→ **Data records**:

——————

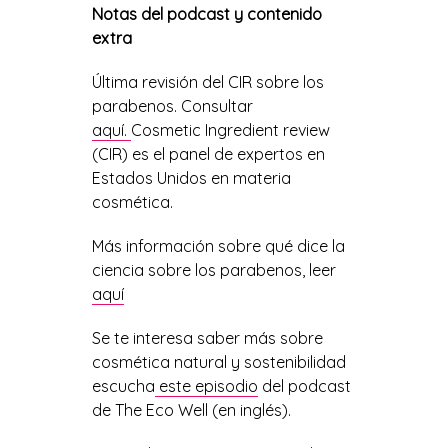
Notas del podcast y contenido
extra
Última revisión del CIR sobre los
parabenos. Consultar
aquí.
Cosmetic Ingredient review
(CIR) es el panel de expertos en
Estados Unidos en materia
cosmética.
Más información sobre qué dice la
ciencia sobre los parabenos, leer
aquí
Se te interesa saber más sobre
cosmética natural y sostenibilidad
escucha
este episodio
del podcast
de The Eco Well (en inglés).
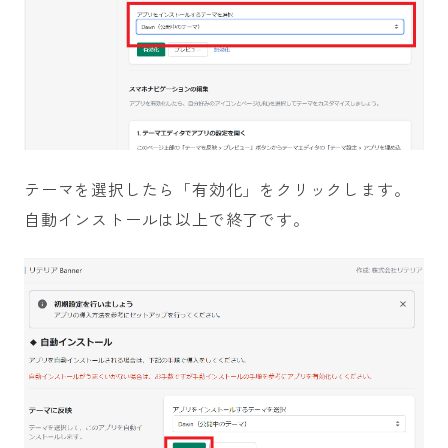
テーマを選択したら「有効化」をクリックします。
自動インストールは以上で終了です。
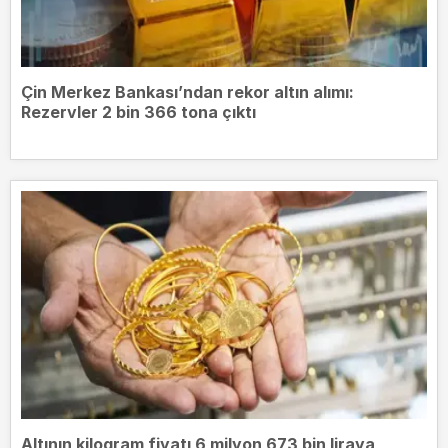
Çin Merkez Bankası’ndan rekor altın alımı:
Rezervler 2 bin 366 tona çıktı
Altının kilogram fiyatı 6 milyon 673 bin liraya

——————

→ **Activity**: Give an exact copy of the line containing "este episodio" and every line after it through the end of the entries. Pictures are to be dropped.

→ **Solution for this problem**:
este episodio
del podcast
de The Eco Well (en inglés).
テーマを選択したら「有効化」をクリックします。
自動インストールは以上で終了です。
Çin Merkez Bankası’ndan rekor altın alımı:
Rezervler 2 bin 366 tona çıktı
Altının kilogram fiyatı 6 milyon 673 bin liraya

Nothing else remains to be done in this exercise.